Były prezydent zaznaczył, że nikt nie jest w stanie mu udowodnić, że był TW "Bolkiem". Dodał, że to próba wrobienia go, a ludzie śmieją się z tego. - Moje dokonania mówią o mnie, tak jak będą mówić o Kaczyńskim - podkreślił.
Wałęsa pytany, czy nie odnosi wrażenia, że Jarosław Kaczyński chce go "wygumkować" z historii, odpowiedział: "to jest nieprawdopodobne, to jest niemożliwe, to jest śmieszne, to jest głupie jak sam Kaczyński".
- Trzeba go (Jarosława Kaczyńskiego - red.) naprawdę zlekceważyć, to jest niepoważny człowiek. I prędzej czy później, kiedy demagogia, populizm, rozdawanie przestanie działać, to nie chciałbym być w jego sytuacji i mieć jego życiorysu - komentował były prezydent. - On zapłaci wysoką cenę za Smoleńsk i za wiele innych rzeczy, za niszczenie polskiego dorobku, za kłócenie Polski ze wszystkimi sąsiadami i innymi państwami. W związku z tym rachunek będzie naprawdę wielki i on chyba sobie zdaje wreszcie sprawę, że będzie go musiał zapłacić - dodał.
O Smoleńsku i Tusku
Były prezydent mówił także o katastrofie smoleńskiej.
- Kaczyński ma największą odpowiedzialność wynikającą z tego nieszczęścia - powiedział Wałęsa. Jak dodał, w jego opinii prezes PiS podjął decyzję, by wizytą Lecha Kaczyńskiego w Katyniu rozpocząć kampanię prezydencką i katastrofa smoleńska była tego następstwem. - Zapłacił cenę za głupi pomysł, za głupie rozpoczęcie w Katyniu kampanii wyborczej. I przy okazji zgubił tylu ludzi - ocenił.
Lech Wałęsa odniósł się również do słów prezesa PiS, który w wywiadzie powiedział, że Donald Tusk nie powinien pełnić nadal funkcji przewodniczącego Rady Europejskiej.
- To jest ta sama sprawa, co ze mną, bo próbują "zrobić" Tuska - ocenił Wałęsa. Jak mówił, nie jest mu szkoda Tuska, bo apelował do niego, żeby rozliczyć PiS z poprzednich rządów, ale PO tego nie zrobiła.

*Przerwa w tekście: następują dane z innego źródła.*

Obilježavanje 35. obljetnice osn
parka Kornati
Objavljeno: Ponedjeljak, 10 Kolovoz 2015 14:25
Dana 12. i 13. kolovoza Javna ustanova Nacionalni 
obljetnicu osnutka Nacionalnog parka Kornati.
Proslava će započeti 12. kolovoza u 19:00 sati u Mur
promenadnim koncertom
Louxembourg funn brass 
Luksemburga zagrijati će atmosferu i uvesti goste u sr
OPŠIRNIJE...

Dopytywany, czy wierzy w to, że Tusk może trafić do więzienia, odpowiedział: - Obawiam się, że to Kaczyński będzie w więzieniu za krzywdy, które Polsce wyrządził.
Wałęsa: będzie bunt
Wałęsa uważa, że prezes PiS poniesie konsekwencje swoich decyzji.

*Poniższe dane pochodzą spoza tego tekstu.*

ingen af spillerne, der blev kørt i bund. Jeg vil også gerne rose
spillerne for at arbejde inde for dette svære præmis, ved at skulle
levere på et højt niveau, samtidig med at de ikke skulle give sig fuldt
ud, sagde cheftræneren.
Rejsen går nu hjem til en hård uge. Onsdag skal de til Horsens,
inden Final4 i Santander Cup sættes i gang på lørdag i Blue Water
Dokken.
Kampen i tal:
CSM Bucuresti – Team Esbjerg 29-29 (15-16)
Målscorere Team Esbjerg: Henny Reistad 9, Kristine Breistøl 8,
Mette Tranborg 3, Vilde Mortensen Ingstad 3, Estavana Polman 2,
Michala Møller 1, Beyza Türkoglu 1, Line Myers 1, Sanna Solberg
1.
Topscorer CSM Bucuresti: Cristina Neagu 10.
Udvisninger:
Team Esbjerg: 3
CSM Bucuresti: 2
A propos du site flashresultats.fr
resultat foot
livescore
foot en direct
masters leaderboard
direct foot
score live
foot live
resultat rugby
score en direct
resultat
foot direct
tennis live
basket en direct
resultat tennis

- Ludzie zorientują się, że dostali 500, a stracili 1500. Wtedy będzie ruch, żeby Kaczyński stawił się w odpowiednie miejsce za niszczenie polskiego dorobku - powiedział. Na uwagę, że Kaczyński formalnie jest tylko posłem i prezesem PiS i władzę sprawuje prezydent Andrzej Duda i premier Beata Szydło, Wałęsa odpowiedział: - Oni będą w podobnych pomieszczeniach w swoim czasie, jak Polska się zorientuje, jak niszczą nasz dorobek.
Dodał, że społeczeństwo zbuntuje się, jeśli władza nadal będzie łamać prawo.

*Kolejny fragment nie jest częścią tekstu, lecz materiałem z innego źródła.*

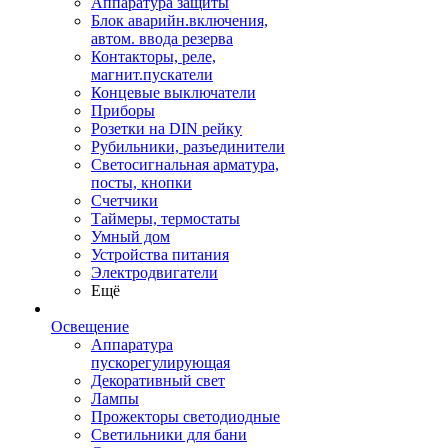
Аппаратура защиты
Блок аварийн.включения,
автом. ввода резерва
Контакторы, реле,
магнит.пускатели
Концевые выключатели
Приборы
Розетки на DIN рейку
Рубильники, разъединители
Светосигнальная арматура,
посты, кнопки
Счетчики
Таймеры, термостаты
Умный дом
Устройства питания
Электродвигатели
Ещё
Освещение
Аппаратура
пускорегулирующая
Декоративный свет
Лампы
Прожекторы светодиодные
Светильники для бани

- Jeśli będą się upierać przy złym prawie, a mówią, że prawo trzeba zmieniać, no to wtedy potrzebne jest mi dwa miliony, które pomogą mi ich katapultować. I do tego dojdzie, dawno o tym mówiłem i ostrzegałem - powiedział. - Wcześniej będę poprosił o referendum, o podporządkowanie się suwerenowi. Jeśli nie będzie takiej zgody, pomogę im katapultować się - podkreślił.